PROBLEM TO SOLVE — Copy nothing but the text: repeat each entry exactly and drop the images.

(Items from a dataset)
[Start of section]

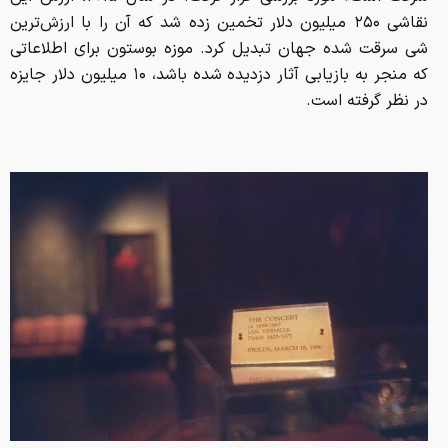
نقاشی ۲۵۰ میلیون دلار تخمین زده شد که آن را با ارزش‌ترین
شی سرقت شده جهان تبدیل کرد. موزه بوستون برای اطلاعاتی
که منجر به بازیابی آثار دزدیده شده باشد، ۱۰ میلیون دلار جایزه
در نظر گرفته است.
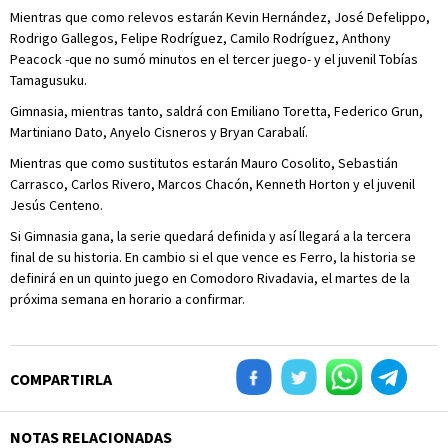
Mientras que como relevos estarán Kevin Hernández, José Defelippo,
Rodrigo Gallegos, Felipe Rodríguez, Camilo Rodríguez, Anthony
Peacock -que no sumó minutos en el tercer juego- y el juvenil Tobías
Tamagusuku.
Gimnasia, mientras tanto, saldrá con Emiliano Toretta, Federico Grun,
Martiniano Dato, Anyelo Cisneros y Bryan Carabalí.
Mientras que como sustitutos estarán Mauro Cosolito, Sebastián
Carrasco, Carlos Rivero, Marcos Chacón, Kenneth Horton y el juvenil
Jesús Centeno.
Si Gimnasia gana, la serie quedará definida y así llegará a la tercera
final de su historia. En cambio si el que vence es Ferro, la historia se
definirá en un quinto juego en Comodoro Rivadavia, el martes de la
próxima semana en horario a confirmar.
COMPARTIRLA
NOTAS RELACIONADAS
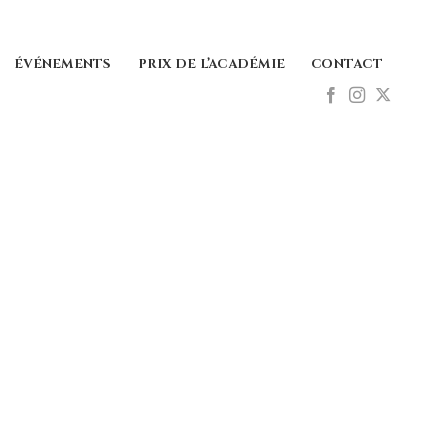
ÉVÉNEMENTS
PRIX DE L’ACADÉMIE
CONTACT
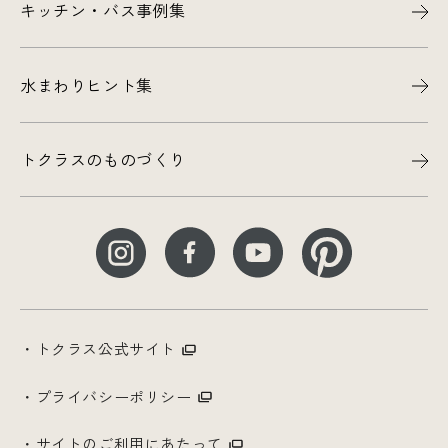
キッチン・バス事例集
水まわりヒント集
トクラスのものづくり
トクラス公式サイト
プライバシーポリシー
サイトのご利用にあたって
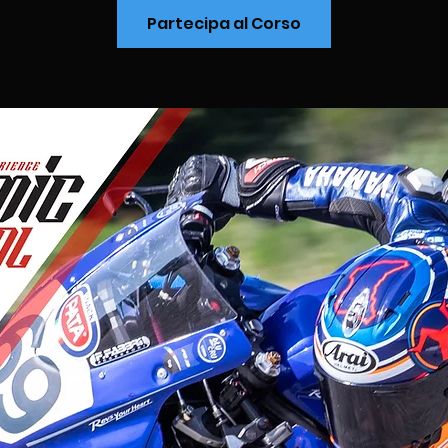
Partecipa al Corso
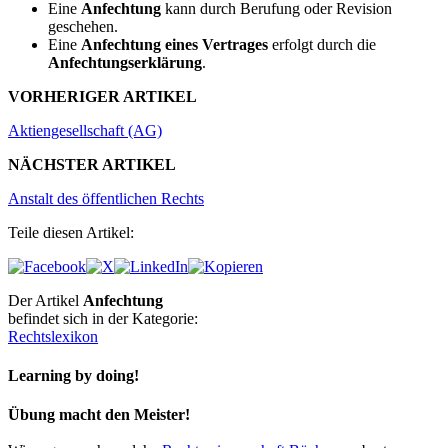
Eine
Anfechtung
kann durch Berufung oder Revision
geschehen.
Eine
Anfechtung eines Vertrages
erfolgt durch die
Anfechtungserklärung
.
VORHERIGER ARTIKEL
Aktiengesellschaft (AG)
NÄCHSTER ARTIKEL
Anstalt des öffentlichen Rechts
Teile diesen Artikel:
Der Artikel
Anfechtung
befindet sich in der Kategorie:
Rechtslexikon
Learning by doing!
Übung macht den Meister!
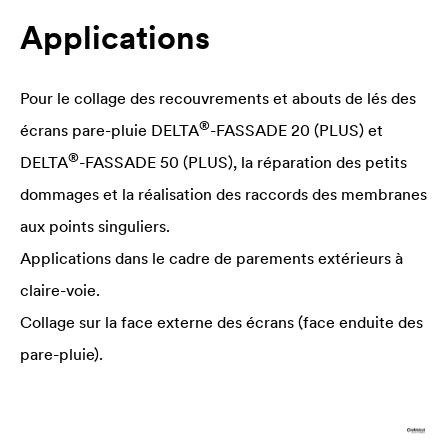
Applications
Pour le collage des recouvrements et abouts de lés des
®
écrans pare-pluie
DELTA
-FASSADE 20 (PLUS) et
®
DELTA
-FASSADE 50 (PLUS), la réparation des petits
dommages et la réalisation des raccords des membranes
aux points singuliers.
Applications dans le cadre de parements extérieurs à
claire-voie.
Collage sur la face externe des écrans (face enduite des
pare-pluie).
Supports adaptés au collage :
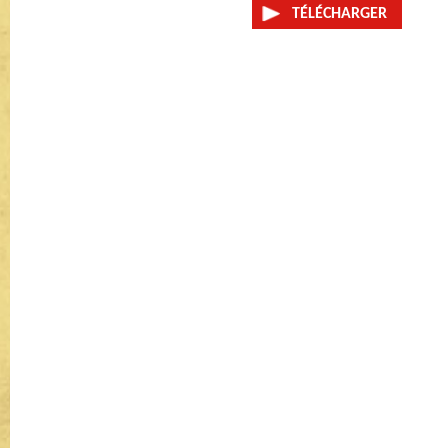
TÉLÉCHARGER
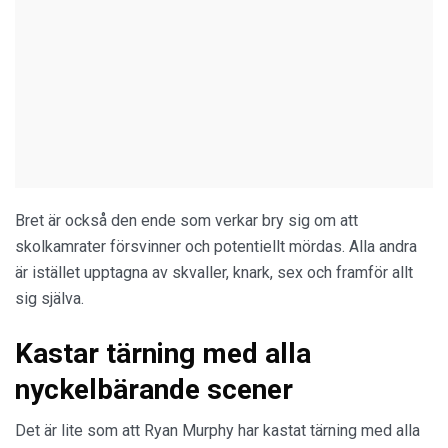
Bret är också den ende som verkar bry sig om att
skolkamrater försvinner och potentiellt mördas. Alla andra
är istället upptagna av skvaller, knark, sex och framför allt
sig själva.
Kastar tärning med alla
nyckelbärande scener
Det är lite som att Ryan Murphy har kastat tärning med alla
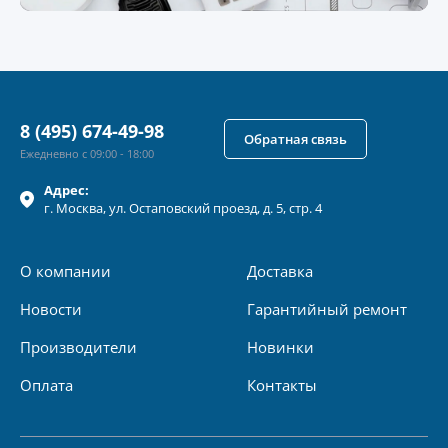
8 (495) 674-49-98
Обратная связь
Ежедневно с 09:00 - 18:00
Адрес:
г.
Москва
, ул.
Остаповский проезд, д. 5, стр. 4
О компании
Доставка
Новости
Гарантийный ремонт
Производители
Новинки
Оплата
Контакты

[End of section]

YOUR RESPONSE —
نقاشی ۲۵۰ میلیون دلار تخمین زده شد که آن را با ارزش‌ترین
شی سرقت شده جهان تبدیل کرد. موزه بوستون برای اطلاعاتی
که منجر به بازیابی آثار دزدیده شده باشد، ۱۰ میلیون دلار جایزه
در نظر گرفته است.
Mientras que como relevos estarán Kevin Hernández, José Defelippo,
Rodrigo Gallegos, Felipe Rodríguez, Camilo Rodríguez, Anthony
Peacock -que no sumó minutos en el tercer juego- y el juvenil Tobías
Tamagusuku.
Gimnasia, mientras tanto, saldrá con Emiliano Toretta, Federico Grun,
Martiniano Dato, Anyelo Cisneros y Bryan Carabalí.
Mientras que como sustitutos estarán Mauro Cosolito, Sebastián
Carrasco, Carlos Rivero, Marcos Chacón, Kenneth Horton y el juvenil
Jesús Centeno.
Si Gimnasia gana, la serie quedará definida y así llegará a la tercera
final de su historia. En cambio si el que vence es Ferro, la historia se
definirá en un quinto juego en Comodoro Rivadavia, el martes de la
próxima semana en horario a confirmar.
COMPARTIRLA
NOTAS RELACIONADAS
ÉVÉNEMENTS
PRIX DE L’ACADÉMIE
CONTACT
キッチン・バス事例集
水まわりヒント集
トクラスのものづくり
トクラス公式サイト
プライバシーポリシー
サイトのご利用にあたって
Partecipa al Corso
Eine
Anfechtung
kann durch Berufung oder Revision
geschehen.
Eine
Anfechtung eines Vertrages
erfolgt durch die
Anfechtungserklärung
.
VORHERIGER ARTIKEL
Aktiengesellschaft (AG)
NÄCHSTER ARTIKEL
Anstalt des öffentlichen Rechts
Teile diesen Artikel:
Der Artikel
Anfechtung
befindet sich in der Kategorie:
Rechtslexikon
Learning by doing!
Übung macht den Meister!
Applications
Pour le collage des recouvrements et abouts de lés des
®
écrans pare-pluie
DELTA
-FASSADE 20 (PLUS) et
®
DELTA
-FASSADE 50 (PLUS), la réparation des petits
dommages et la réalisation des raccords des membranes
aux points singuliers.
Applications dans le cadre de parements extérieurs à
claire-voie.
Collage sur la face externe des écrans (face enduite des
pare-pluie).
Supports adaptés au collage :
TÉLÉCHARGER
Bret är också den ende som verkar bry sig om att
skolkamrater försvinner och potentiellt mördas. Alla andra
är istället upptagna av skvaller, knark, sex och framför allt
sig själva.
Kastar tärning med alla
nyckelbärande scener
Det är lite som att Ryan Murphy har kastat tärning med alla
8 (495) 674-49-98
Обратная связь
Ежедневно с 09:00 - 18:00
Адрес:
г.
Москва
, ул.
Остаповский проезд, д. 5, стр. 4
О компании
Доставка
Новости
Гарантийный ремонт
Производители
Новинки
Оплата
Контакты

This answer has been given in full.